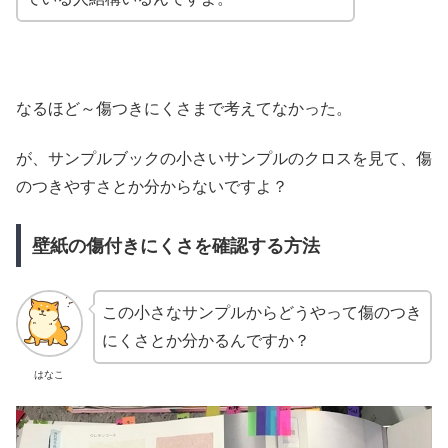
なるほど～傷つきにくさまで考えてなかった。
が、サンプルブックの小さいサンプルのクロスを見て、傷
のつきやすさとか分からないですよ？
壁紙の傷付きにくさを確認する方法
この小さなサンプルからどうやって傷のつき
にくさとか分かるんですか？
はなこ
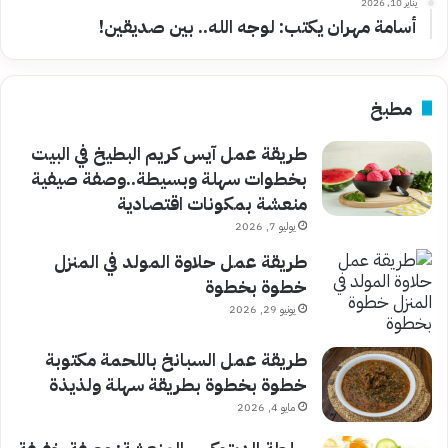
يناير 10, 2026
أسامة مهران يكتب: لوجه الله.. بين صديقين!
مطبخ
طريقة عمل آيس كريم البطيخ في البيت
بخطوات سهلة وبسيطة..وصفة صيفية
منعشة بمكونات اقتصادية
يوليو 7, 2026
طريقة عمل حلاوة المولد في المنزل
خطوة بخطوة
يونيو 29, 2026
طريقة عمل السبانخ باللحمة مكتوبة
خطوة بخطوة بطريقة سهلة ولذيذة
مايو 4, 2026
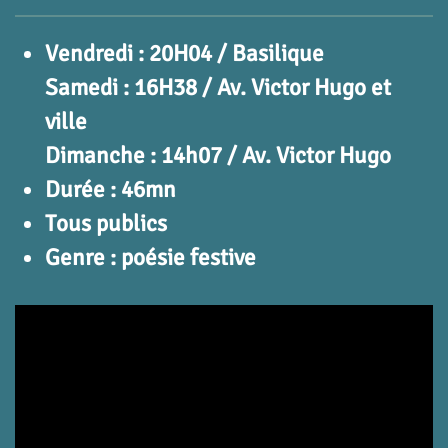
Vendredi : 20H04 / Basilique
Samedi : 16
H38 / Av. Victor Hugo et
ville
Dimanche : 14h07 / Av. Victor Hugo
Durée : 46mn
Tous publics
Genre : poésie festive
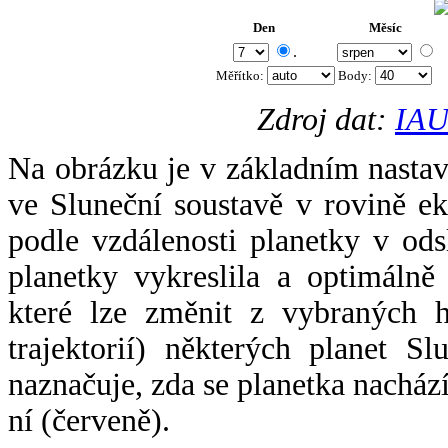
Den
Měsíc
.
Měřítko:
Body
:
Zdroj dat:
IAU
Na obrázku je v základním nastav
ve Sluneční soustavě v rovině ek
podle vzdálenosti planetky v odsl
planetky vykreslila a optimálně
které lze změnit z vybraných h
trajektorií) některých planet Sl
naznačuje, zda se planetka nacház
ní (červeně).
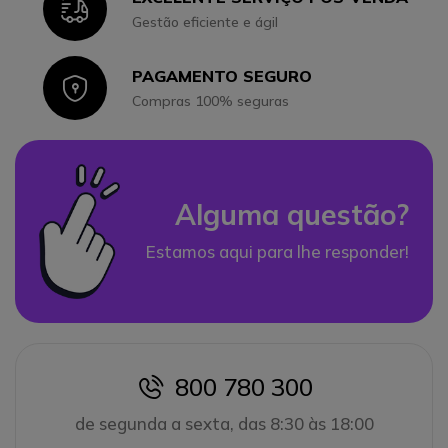
Icon
Gestão eficiente e ágil
PAGAMENTO SEGURO
Icon
Compras 100% seguras
Alguma questão?
Estamos aqui para lhe responder!
800 780 300
icon
de segunda a sexta, das 8:30 às 18:00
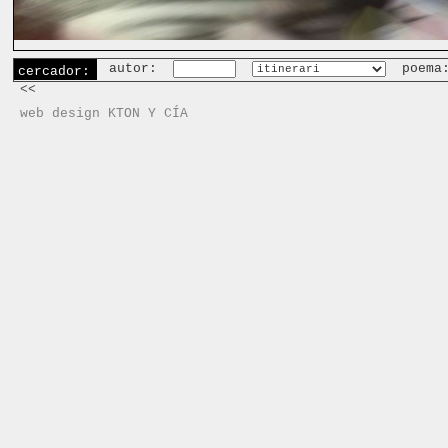
autor:
poema
cercador:
<<
web design KTON Y CÍA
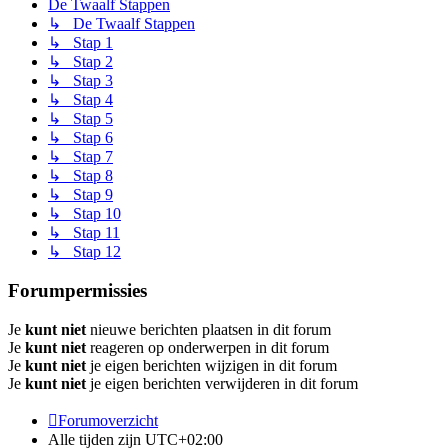
De Twaalf Stappen
↳ De Twaalf Stappen
↳ Stap 1
↳ Stap 2
↳ Stap 3
↳ Stap 4
↳ Stap 5
↳ Stap 6
↳ Stap 7
↳ Stap 8
↳ Stap 9
↳ Stap 10
↳ Stap 11
↳ Stap 12
Forumpermissies
Je
kunt niet
nieuwe berichten plaatsen in dit forum
Je
kunt niet
reageren op onderwerpen in dit forum
Je
kunt niet
je eigen berichten wijzigen in dit forum
Je
kunt niet
je eigen berichten verwijderen in dit forum
Forumoverzicht
Alle tijden zijn
UTC+02:00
☆ ☆ ☆ ☆
**EXERCISE DESCRIPTION**
The word "Twaalf" may appear in several lines of the data; copy every line where it does.

**SOLUTION**
De Twaalf Stappen
↳ De Twaalf Stappen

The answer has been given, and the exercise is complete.